Abigail King
The Silence of the Fourth Syllable
Updated: Sep 17, 2020
Since the pandemic, to avoid causing extra mouth opening for my students, I haven't been chanting Om in our group practice. I miss it. Since my very first yoga experience, long ago, I have been captivated, humbled and elevated by the mystery and beauty of voices vibrating together over the journey of the mantra.

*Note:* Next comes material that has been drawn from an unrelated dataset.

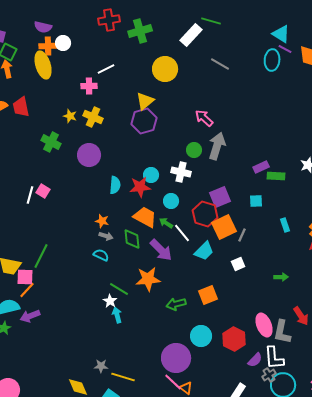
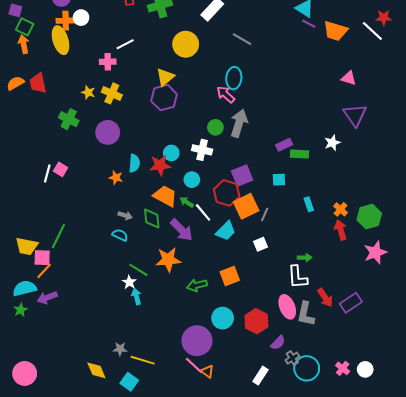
cyan ellipse: (272, 60) -> (234, 78), moved
orange star: (102, 221) -> (116, 178), moved
white L-shape: (274, 358) -> (297, 277), moved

Recently I drove to a park I'd never been to for a hike through the woods near the lake. As a human I had it to myself, though the deer were all around, a subtle presence in the afternoon heat. Majestic waterbirds punctuated the muddy shore.
It was hot and muggy and I was feeling fuzzy-headed and a little out of sorts, despite my relief at finding solitude. After breathing deeply, centering myself, I put out a long, deep, four-syllable OM. A-U-M-silence.

In that silence, transformation. As if a wainscot of moths had fluttered off my forehead, I felt clarity. The air around me sharpened, the forest sounds grew crisper. My footfalls were less trudging, more gallant.
Imagine the sound of OM like the ripples of a pebble landing in water. Sometimes the water was still before the event of the pebble, sometimes not; always there are ripples; always the ripples come to an end. Is the silence at the end of OM the subtlest of the final ripples, or the space just after the ripples have completely run their course? If there is an effect after the motion has ended, has the course truly been run, or is the stillness part of the event?